[Data extracted from a collection]
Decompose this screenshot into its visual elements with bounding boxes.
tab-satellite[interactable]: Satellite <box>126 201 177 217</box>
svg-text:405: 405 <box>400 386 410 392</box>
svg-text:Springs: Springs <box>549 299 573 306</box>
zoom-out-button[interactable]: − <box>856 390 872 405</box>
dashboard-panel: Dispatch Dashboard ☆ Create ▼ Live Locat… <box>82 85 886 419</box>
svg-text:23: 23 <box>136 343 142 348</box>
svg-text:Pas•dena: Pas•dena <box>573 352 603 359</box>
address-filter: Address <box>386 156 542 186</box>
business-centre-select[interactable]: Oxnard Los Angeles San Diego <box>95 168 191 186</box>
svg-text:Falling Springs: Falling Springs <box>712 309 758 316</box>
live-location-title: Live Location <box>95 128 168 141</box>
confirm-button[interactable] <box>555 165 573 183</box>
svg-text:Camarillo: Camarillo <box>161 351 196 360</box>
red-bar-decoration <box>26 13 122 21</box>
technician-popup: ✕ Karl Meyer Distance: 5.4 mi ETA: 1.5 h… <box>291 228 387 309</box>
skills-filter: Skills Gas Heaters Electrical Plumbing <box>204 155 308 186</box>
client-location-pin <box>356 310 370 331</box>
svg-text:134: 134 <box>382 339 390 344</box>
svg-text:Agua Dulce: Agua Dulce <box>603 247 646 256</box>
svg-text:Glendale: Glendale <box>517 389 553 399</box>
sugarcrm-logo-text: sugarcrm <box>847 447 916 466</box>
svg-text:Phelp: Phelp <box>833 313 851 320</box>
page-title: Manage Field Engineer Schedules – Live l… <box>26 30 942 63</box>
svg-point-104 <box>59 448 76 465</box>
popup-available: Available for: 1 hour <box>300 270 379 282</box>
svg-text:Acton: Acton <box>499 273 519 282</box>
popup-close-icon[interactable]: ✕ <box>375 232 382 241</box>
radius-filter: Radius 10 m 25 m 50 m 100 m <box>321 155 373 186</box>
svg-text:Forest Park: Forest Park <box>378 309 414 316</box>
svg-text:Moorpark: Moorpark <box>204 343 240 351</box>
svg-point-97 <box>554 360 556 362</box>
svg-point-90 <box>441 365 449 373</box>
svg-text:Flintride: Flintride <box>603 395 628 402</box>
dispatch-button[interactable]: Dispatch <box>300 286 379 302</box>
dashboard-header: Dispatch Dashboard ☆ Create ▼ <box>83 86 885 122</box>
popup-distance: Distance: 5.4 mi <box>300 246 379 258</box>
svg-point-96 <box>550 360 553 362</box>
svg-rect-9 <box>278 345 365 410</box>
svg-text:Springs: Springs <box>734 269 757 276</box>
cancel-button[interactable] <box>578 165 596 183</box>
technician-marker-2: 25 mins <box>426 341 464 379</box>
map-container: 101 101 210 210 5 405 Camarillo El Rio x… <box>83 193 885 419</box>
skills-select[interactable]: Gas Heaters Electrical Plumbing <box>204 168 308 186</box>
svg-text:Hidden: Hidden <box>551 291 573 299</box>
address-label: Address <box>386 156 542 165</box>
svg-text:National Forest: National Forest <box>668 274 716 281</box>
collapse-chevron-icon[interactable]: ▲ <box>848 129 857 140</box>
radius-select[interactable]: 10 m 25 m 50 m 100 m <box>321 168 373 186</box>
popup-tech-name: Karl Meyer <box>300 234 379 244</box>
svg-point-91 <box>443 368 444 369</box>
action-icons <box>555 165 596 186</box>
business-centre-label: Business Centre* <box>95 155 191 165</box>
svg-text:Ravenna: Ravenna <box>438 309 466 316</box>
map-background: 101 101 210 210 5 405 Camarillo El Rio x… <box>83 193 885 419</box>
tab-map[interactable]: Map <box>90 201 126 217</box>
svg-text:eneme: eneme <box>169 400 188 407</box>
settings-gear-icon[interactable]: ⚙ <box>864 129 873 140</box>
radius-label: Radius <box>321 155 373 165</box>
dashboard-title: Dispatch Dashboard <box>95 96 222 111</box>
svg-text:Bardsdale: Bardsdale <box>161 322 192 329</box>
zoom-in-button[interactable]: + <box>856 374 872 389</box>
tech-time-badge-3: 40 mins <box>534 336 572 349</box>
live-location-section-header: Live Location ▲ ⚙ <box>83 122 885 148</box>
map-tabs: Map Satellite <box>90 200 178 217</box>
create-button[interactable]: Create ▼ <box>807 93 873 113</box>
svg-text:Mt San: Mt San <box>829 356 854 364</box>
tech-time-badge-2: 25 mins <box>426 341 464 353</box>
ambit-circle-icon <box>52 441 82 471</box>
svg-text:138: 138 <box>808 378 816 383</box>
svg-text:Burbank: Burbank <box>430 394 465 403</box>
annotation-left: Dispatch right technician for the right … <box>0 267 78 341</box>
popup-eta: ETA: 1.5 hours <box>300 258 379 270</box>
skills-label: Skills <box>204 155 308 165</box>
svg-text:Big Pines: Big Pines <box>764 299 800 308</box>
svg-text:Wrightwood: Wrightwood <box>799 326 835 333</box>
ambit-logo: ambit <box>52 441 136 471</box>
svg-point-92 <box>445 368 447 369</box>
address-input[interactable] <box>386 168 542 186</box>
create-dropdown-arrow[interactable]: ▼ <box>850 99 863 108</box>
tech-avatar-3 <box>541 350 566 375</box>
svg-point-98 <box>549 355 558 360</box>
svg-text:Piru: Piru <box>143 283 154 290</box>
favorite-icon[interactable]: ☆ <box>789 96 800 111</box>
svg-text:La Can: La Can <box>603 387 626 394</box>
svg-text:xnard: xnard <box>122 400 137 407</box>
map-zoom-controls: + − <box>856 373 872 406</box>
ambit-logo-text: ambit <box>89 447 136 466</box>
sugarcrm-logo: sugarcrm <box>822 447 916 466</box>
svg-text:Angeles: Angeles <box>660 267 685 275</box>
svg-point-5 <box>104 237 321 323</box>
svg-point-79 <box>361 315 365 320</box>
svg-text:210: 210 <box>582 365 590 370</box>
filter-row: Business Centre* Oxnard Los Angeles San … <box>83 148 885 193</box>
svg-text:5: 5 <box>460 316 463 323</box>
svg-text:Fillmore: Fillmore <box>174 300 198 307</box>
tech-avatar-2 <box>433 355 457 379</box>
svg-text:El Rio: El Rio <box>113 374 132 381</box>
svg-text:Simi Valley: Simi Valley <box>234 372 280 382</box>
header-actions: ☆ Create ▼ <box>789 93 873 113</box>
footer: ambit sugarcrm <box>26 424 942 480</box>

> YOUR INSTRUCTIONS: The records above should be repeated in full, exactly as given.

> ANSWER TO THIS TASK:
Decompose this screenshot into its visual elements with bounding boxes.
tab-satellite[interactable]: Satellite <box>126 201 177 217</box>
svg-text:405: 405 <box>400 386 410 392</box>
svg-text:Springs: Springs <box>549 299 573 306</box>
zoom-out-button[interactable]: − <box>856 390 872 405</box>
dashboard-panel: Dispatch Dashboard ☆ Create ▼ Live Locat… <box>82 85 886 419</box>
svg-text:23: 23 <box>136 343 142 348</box>
svg-text:Pas•dena: Pas•dena <box>573 352 603 359</box>
address-filter: Address <box>386 156 542 186</box>
business-centre-select[interactable]: Oxnard Los Angeles San Diego <box>95 168 191 186</box>
svg-text:Falling Springs: Falling Springs <box>712 309 758 316</box>
live-location-title: Live Location <box>95 128 168 141</box>
confirm-button[interactable] <box>555 165 573 183</box>
svg-text:Camarillo: Camarillo <box>161 351 196 360</box>
red-bar-decoration <box>26 13 122 21</box>
technician-popup: ✕ Karl Meyer Distance: 5.4 mi ETA: 1.5 h… <box>291 228 387 309</box>
skills-filter: Skills Gas Heaters Electrical Plumbing <box>204 155 308 186</box>
client-location-pin <box>356 310 370 331</box>
svg-text:134: 134 <box>382 339 390 344</box>
svg-text:Agua Dulce: Agua Dulce <box>603 247 646 256</box>
svg-text:Glendale: Glendale <box>517 389 553 399</box>
sugarcrm-logo-text: sugarcrm <box>847 447 916 466</box>
svg-text:Phelp: Phelp <box>833 313 851 320</box>
page-title: Manage Field Engineer Schedules – Live l… <box>26 30 942 63</box>
svg-point-104 <box>59 448 76 465</box>
popup-available: Available for: 1 hour <box>300 270 379 282</box>
svg-text:Acton: Acton <box>499 273 519 282</box>
popup-close-icon[interactable]: ✕ <box>375 232 382 241</box>
radius-filter: Radius 10 m 25 m 50 m 100 m <box>321 155 373 186</box>
svg-text:Forest Park: Forest Park <box>378 309 414 316</box>
svg-text:Moorpark: Moorpark <box>204 343 240 351</box>
svg-point-97 <box>554 360 556 362</box>
svg-point-90 <box>441 365 449 373</box>
svg-text:Flintride: Flintride <box>603 395 628 402</box>
dispatch-button[interactable]: Dispatch <box>300 286 379 302</box>
dashboard-header: Dispatch Dashboard ☆ Create ▼ <box>83 86 885 122</box>
popup-distance: Distance: 5.4 mi <box>300 246 379 258</box>
svg-point-96 <box>550 360 553 362</box>
svg-rect-9 <box>278 345 365 410</box>
svg-text:Springs: Springs <box>734 269 757 276</box>
cancel-button[interactable] <box>578 165 596 183</box>
technician-marker-2: 25 mins <box>426 341 464 379</box>
map-container: 101 101 210 210 5 405 Camarillo El Rio x… <box>83 193 885 419</box>
skills-select[interactable]: Gas Heaters Electrical Plumbing <box>204 168 308 186</box>
svg-text:Hidden: Hidden <box>551 291 573 299</box>
address-label: Address <box>386 156 542 165</box>
svg-text:National Forest: National Forest <box>668 274 716 281</box>
collapse-chevron-icon[interactable]: ▲ <box>848 129 857 140</box>
radius-select[interactable]: 10 m 25 m 50 m 100 m <box>321 168 373 186</box>
popup-tech-name: Karl Meyer <box>300 234 379 244</box>
svg-point-91 <box>443 368 444 369</box>
action-icons <box>555 165 596 186</box>
business-centre-label: Business Centre* <box>95 155 191 165</box>
svg-text:Ravenna: Ravenna <box>438 309 466 316</box>
map-background: 101 101 210 210 5 405 Camarillo El Rio x… <box>83 193 885 419</box>
tab-map[interactable]: Map <box>90 201 126 217</box>
svg-text:eneme: eneme <box>169 400 188 407</box>
settings-gear-icon[interactable]: ⚙ <box>864 129 873 140</box>
radius-label: Radius <box>321 155 373 165</box>
dashboard-title: Dispatch Dashboard <box>95 96 222 111</box>
svg-text:Bardsdale: Bardsdale <box>161 322 192 329</box>
zoom-in-button[interactable]: + <box>856 374 872 389</box>
tech-time-badge-3: 40 mins <box>534 336 572 349</box>
live-location-section-header: Live Location ▲ ⚙ <box>83 122 885 148</box>
map-tabs: Map Satellite <box>90 200 178 217</box>
create-button[interactable]: Create ▼ <box>807 93 873 113</box>
svg-text:Mt San: Mt San <box>829 356 854 364</box>
tech-time-badge-2: 25 mins <box>426 341 464 353</box>
ambit-circle-icon <box>52 441 82 471</box>
svg-text:138: 138 <box>808 378 816 383</box>
svg-text:Burbank: Burbank <box>430 394 465 403</box>
annotation-left: Dispatch right technician for the right … <box>0 267 78 341</box>
popup-eta: ETA: 1.5 hours <box>300 258 379 270</box>
skills-label: Skills <box>204 155 308 165</box>
svg-text:Big Pines: Big Pines <box>764 299 800 308</box>
svg-text:Wrightwood: Wrightwood <box>799 326 835 333</box>
ambit-logo: ambit <box>52 441 136 471</box>
svg-point-92 <box>445 368 447 369</box>
address-input[interactable] <box>386 168 542 186</box>
create-dropdown-arrow[interactable]: ▼ <box>850 99 863 108</box>
tech-avatar-3 <box>541 350 566 375</box>
svg-point-98 <box>549 355 558 360</box>
svg-text:Piru: Piru <box>143 283 154 290</box>
favorite-icon[interactable]: ☆ <box>789 96 800 111</box>
svg-text:La Can: La Can <box>603 387 626 394</box>
svg-text:xnard: xnard <box>122 400 137 407</box>
map-zoom-controls: + − <box>856 373 872 406</box>
ambit-logo-text: ambit <box>89 447 136 466</box>
sugarcrm-logo: sugarcrm <box>822 447 916 466</box>
svg-text:Angeles: Angeles <box>660 267 685 275</box>
svg-point-5 <box>104 237 321 323</box>
svg-point-79 <box>361 315 365 320</box>
svg-text:210: 210 <box>582 365 590 370</box>
filter-row: Business Centre* Oxnard Los Angeles San … <box>83 148 885 193</box>
svg-text:5: 5 <box>460 316 463 323</box>
svg-text:Fillmore: Fillmore <box>174 300 198 307</box>
tech-avatar-2 <box>433 355 457 379</box>
svg-text:El Rio: El Rio <box>113 374 132 381</box>
svg-text:Simi Valley: Simi Valley <box>234 372 280 382</box>
header-actions: ☆ Create ▼ <box>789 93 873 113</box>
footer: ambit sugarcrm <box>26 424 942 480</box>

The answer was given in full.